Nissan Motor Co-chairman Carlos Ghosn has been arrested for alleged financial misconduct and will be fired from the board this week.
It is a dramatic fall for the charismatic leader, hailed for rescuing the Japanese car-maker from close to bankruptcy.
Mr Ghosn, one of the best known figures in the global car industry, is also chairman and chief executive of Nissan’s French partner Renault.
Nissan said an internal investigation, triggered by a tip-off from a whistleblower, revealed Mr Ghosn engaged in wrongdoing including personal use of company money and under-reporting of his earnings for several years.

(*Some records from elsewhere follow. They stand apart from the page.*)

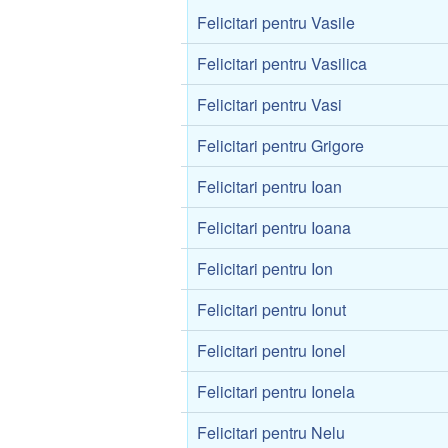
Felicitari pentru Vasile
Felicitari pentru Vasilica
Felicitari pentru Vasi
Felicitari pentru Grigore
Felicitari pentru Ioan
Felicitari pentru Ioana
Felicitari pentru Ion
Felicitari pentru Ionut
Felicitari pentru Ionel
Felicitari pentru Ionela
Felicitari pentru Nelu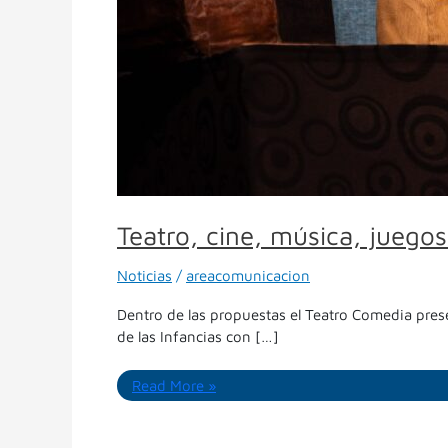
Teatro, cine, música, juegos
Noticias
/
areacomunicacion
Dentro de las propuestas el Teatro Comedia pre
de las Infancias con […]
Read More »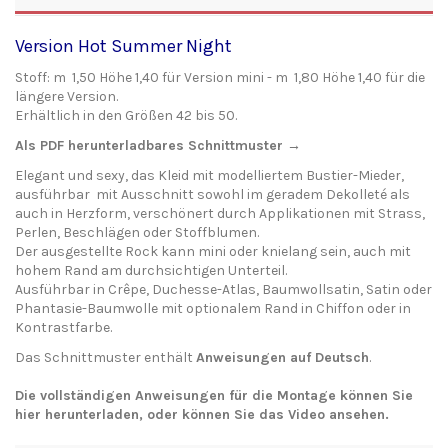
Version Hot Summer Night
Stoff: m 1,50 Höhe 1,40 für Version mini - m 1,80 Höhe 1,40 für die
längere Version.
Erhältlich in den Größen 42 bis 50.
Als PDF herunterladbares Schnittmuster →
Elegant und sexy, das Kleid mit modelliertem Bustier-Mieder,
ausführbar mit Ausschnitt sowohl im geradem Dekolleté als
auch in Herzform, verschönert durch Applikationen mit Strass,
Perlen, Beschlägen oder Stoffblumen.
Der ausgestellte Rock kann mini oder knielang sein, auch mit
hohem Rand am durchsichtigen Unterteil.
Ausführbar in Crêpe, Duchesse-Atlas, Baumwollsatin, Satin oder
Phantasie-Baumwolle mit optionalem Rand in Chiffon oder in
Kontrastfarbe.
Das Schnittmuster enthält
Anweisungen auf Deutsch
.
Die vollständigen Anweisungen für die Montage können Sie
hier
herunterladen
, oder können Sie das
Video
ansehen.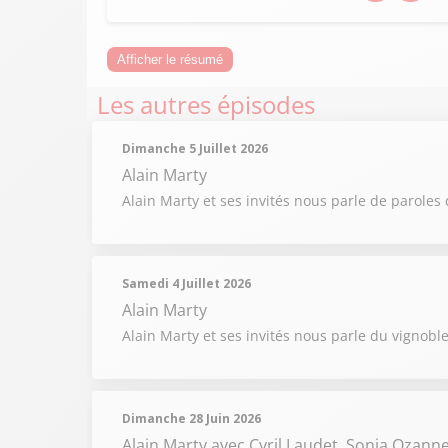
Afficher le résumé
Les autres épisodes
Dimanche 5 Juillet 2026
Alain Marty
Alain Marty et ses invités nous parle de paroles 
Samedi 4 Juillet 2026
Alain Marty
Alain Marty et ses invités nous parle du vignobl
Dimanche 28 Juin 2026
Alain Marty
avec Cyril Laudet, Sonia Ozann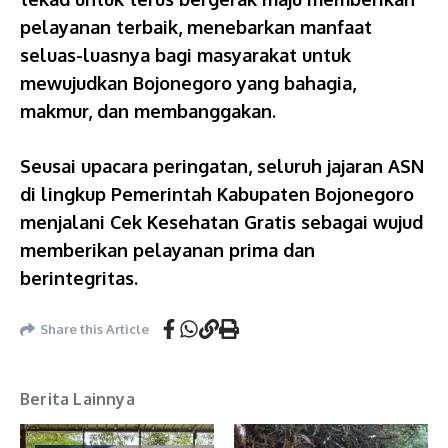
pelayanan terbaik, menebarkan manfaat
seluas-luasnya bagi masyarakat untuk
mewujudkan Bojonegoro yang bahagia,
makmur, dan membanggakan.
Seusai upacara peringatan, seluruh jajaran ASN
di lingkup Pemerintah Kabupaten Bojonegoro
menjalani Cek Kesehatan Gratis sebagai wujud
memberikan pelayanan prima dan
berintegritas.
Share this Article
Berita Lainnya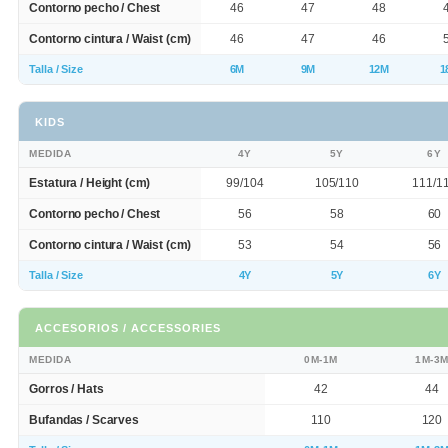
Contorno pecho / Chest
46
47
48
Contorno cintura / Waist (cm)
46
47
46
Talla / Size
6M
9M
12M
1
KIDS
MEDIDA
4Y
5Y
6Y
Estatura / Height (cm)
99/104
105/110
111/1
Contorno pecho / Chest
56
58
60
Contorno cintura / Waist (cm)
53
54
56
Talla / Size
4Y
5Y
6Y
ACCESORIOS / ACCESSORIES
MEDIDA
0M-1M
1M-3
Gorros / Hats
42
44
Bufandas / Scarves
110
120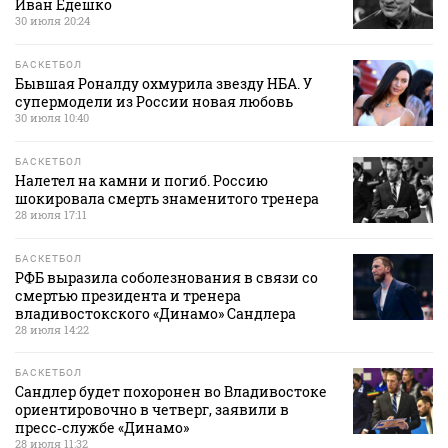
Иван Едешко
30 июля 20:24
БАСКЕТБОЛ
Бывшая Роналду охмурила звезду НБА. У
супермодели из России новая любовь
30 июля 10:40
БАСКЕТБОЛ
Налетел на камни и погиб. Россию
шокировала смерть знаменитого тренера
28 июля 17:11
БАСКЕТБОЛ
РФБ выразила соболезнования в связи со
смертью президента и тренера
владивостокского «Динамо» Сандлера
28 июля 14:22
БАСКЕТБОЛ
Сандлер будет похоронен во Владивостоке
ориентировочно в четверг, заявили в
пресс‑службе «Динамо»
28 июля 11:32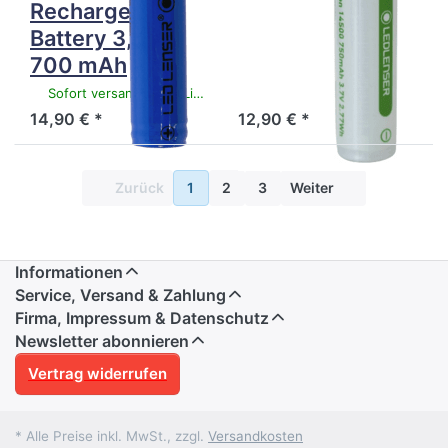
Rechargeable
Rechargeable
Battery 3,7V /
Battery 3,7V /
700 mAh
750 mAh
Sofort versandfertig, Lieferzeit 1-3 Werktage.
Sofort versandfertig, Lieferzeit 1-3 Werktage.
14,90 € *
12,90 € *
Zurück
1
2
3
Weiter
Informationen
Service, Versand & Zahlung
Firma, Impressum & Datenschutz
Newsletter abonnieren
Vertrag widerrufen
* Alle Preise inkl. MwSt., zzgl.
Versandkosten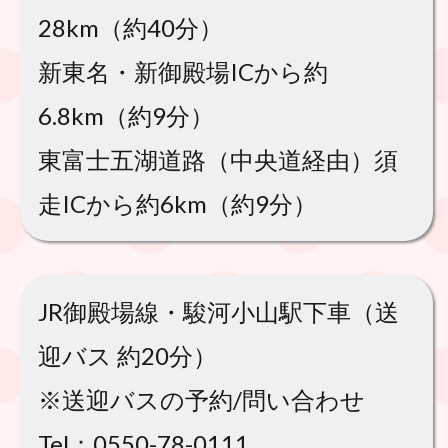
28km（約40分）
新東名・新御殿場ICから約
6.8km（約9分）
東富士五湖道路（中央道経由）須
走ICから約6km（約9分）
JR御殿場線・駿河小山駅下車（送
迎バス 約20分）
※送迎バスの予約/問い合わせ
Tel：0550-78-0111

Nissan chief executive Hiroto Saikawa said too much power had been concentrated on Mr Ghosn, a rare foreign executive who enjoyed corporate superstar status in Japan for reviving the ailing Japanese brand.
“Looking back, the concentration of power was something we need to deeply reflect on,” he said, confirming the arrest of Mr Ghosn in Japan on Monday.
Mr Saikawa said he could not give specifics on the personal use of company money, but said the wrongdoing was serious and unacceptable and had gone on for years. Mr Ghosn could not be reached for comment.
“To have so greatly violated the trust of many, I feel full of disappointment and regret,” Mr Saikawa told a news conference.
“It is very difficult to express this…. It’s not just disappointment, but a stronger feeling of outrage, and for me, despondency.”
French President Emmanuel Macron said the government, the Renault’s top shareholder, will be vigilant about the carmaker and its alliance with Nissan.
Mr Saikawa said he would propose at a board meeting on Thursday to remove Mr Ghosn.
Known as “Le Cost Killer” for overseeing turnarounds including cuts at Renault, Mr Ghosn has remained popular in Japan despite the massive job cuts that he brought and recent controversy over his lucrative pay package.
Japanese media reported that Mr Ghosn had under-reported around 10 billion yen (about $120 million) worth of annual compensation as around 5 billion yen for several years.
Ousting Mr Ghosn, 64, is bound to raise questions about an alliance that he personally shaped and had pledged to consolidate with a deeper tie-up, before eventually stepping back from its operational leadership.
Renault owns 43.4 per cent of Nissan, while Nissan owns 15 per cent of Renault, with no voting rights in a partnership that began in 1999. Since 2016, Nissan has held a 34 per cent controlling stake in its smaller Japanese rival, Mitsubishi.
The Asahi newspaper reported on its website that prosecutors had begun searching the offices of Nissan’s headquarters and other locations on Monday evening.
Brazilian-born, of Lebanese descent and a French citizen, Mr Ghosn began his career at Michelin in France, moving on to Renault.
He joined Nissan in 1999 after Renault bought a controlling stake and became its CEO in 2001. Mr Ghosn remained in that post till last year.
In June, Renault shareholders approved Mr Ghosn’s 7.4 million euros ($11.6 million) pay for 2017. In addition to this, he received 9.2 million euros in his final year as Nissan chief executive.